A362831 Number of partitions of n into two distinct parts (s,t) such that pi(s) = pi(t).

Original entry on oeis.org

0, 0, 0, 0, 0, 0, 1, 0, 0, 0, 1, 0, 0, 0, 1, 1, 2, 1, 1, 0, 0, 0, 1, 0, 0, 0, 1, 1, 2, 1, 1, 0, 0, 0, 1, 0, 0, 0, 1, 1, 2, 1, 1, 0, 0, 0, 1, 1, 2, 2, 3, 2, 2, 1, 1, 0, 0, 0, 1, 0, 0, 0, 1, 1, 2, 2, 3, 2, 2, 1, 1, 0, 0, 0, 1, 1, 2, 1, 1, 0, 0, 0, 1, 0, 0, 0, 1, 1, 2, 1
Offset: 1

Views

Author

Wesley Ivan Hurt, May 04 2023

Keywords

Examples

			a(51) = 3. The 3 partitions of 51 are (23,28), (24,27), and (25,26).

Links

Crossrefs

Cf.
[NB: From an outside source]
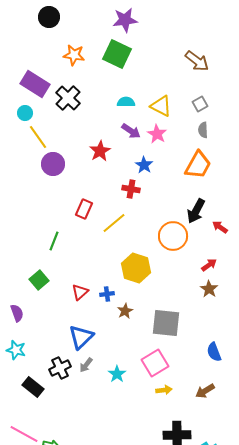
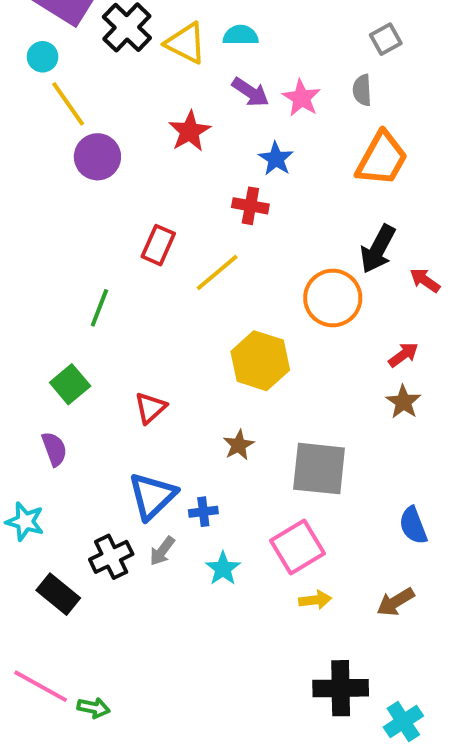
yellow triangle: (161, 106) -> (186, 43), moved
gray semicircle: (203, 130) -> (362, 90), moved
blue cross: (107, 294) -> (203, 512), moved
purple semicircle: (17, 313) -> (54, 449), moved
A000720 (pi), A362721.

Programs

  • Mathematica
    Table[Sum[KroneckerDelta[PrimePi[k], PrimePi[n - k]], {k, Floor[(n - 1)/2]}], {n, 100}]

Formula

a(n) = Sum_{k=1..floor((n-1)/2)} [pi(k) = pi(n-k)], where [ ] is the Iverson bracket and pi is the prime counting function (A000720).
a(n) = (A362721(n-1) - ((n-1) mod 2))/2.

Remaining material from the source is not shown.